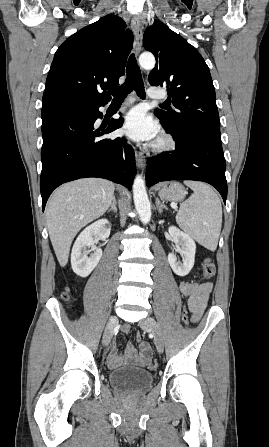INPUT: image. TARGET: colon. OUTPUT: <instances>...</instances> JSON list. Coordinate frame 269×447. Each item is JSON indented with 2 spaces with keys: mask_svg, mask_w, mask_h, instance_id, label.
<instances>
[{
  "mask_svg": "<svg viewBox=\"0 0 269 447\" xmlns=\"http://www.w3.org/2000/svg\"><path fill=\"white\" fill-rule=\"evenodd\" d=\"M202 271H203V277L206 280H211L215 274H216V265L215 263L211 260V259H206L202 265ZM183 317L181 319V324L182 325H187L188 324V319L187 317H189L188 315V310L185 308L183 311ZM143 353L146 356H150L151 355V349L149 347H145L143 349ZM148 368L150 370H155L156 369V362L154 360L149 361L147 364Z\"/></svg>",
  "mask_w": 269,
  "mask_h": 447,
  "instance_id": "5ec220e1",
  "label": "colon"
}]
</instances>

= = =

▶ **Task directions**:
Word for word, write out the full listing, leaving the pictures aside.

▶ **Response box**:
INPUT: image. TARGET: colon. OUTPUT: <instances>...</instances> JSON list. Coordinate frame 269×447. Each item is JSON indented with 2 spaces with keys: mask_svg, mask_w, mask_h, instance_id, label.
<instances>
[{
  "mask_svg": "<svg viewBox=\"0 0 269 447\" xmlns=\"http://www.w3.org/2000/svg\"><path fill=\"white\" fill-rule=\"evenodd\" d=\"M202 271H203V277L206 280H211L215 274H216V265L215 263L211 260V259H206L202 265ZM183 317L181 319V324L182 325H187L188 324V319L187 317H189L188 315V310L185 308L183 311ZM143 353L146 356H150L151 355V349L149 347H145L143 349ZM148 368L150 370H155L156 369V362L154 360L149 361L147 364Z\"/></svg>",
  "mask_w": 269,
  "mask_h": 447,
  "instance_id": "5ec220e1",
  "label": "colon"
}]
</instances>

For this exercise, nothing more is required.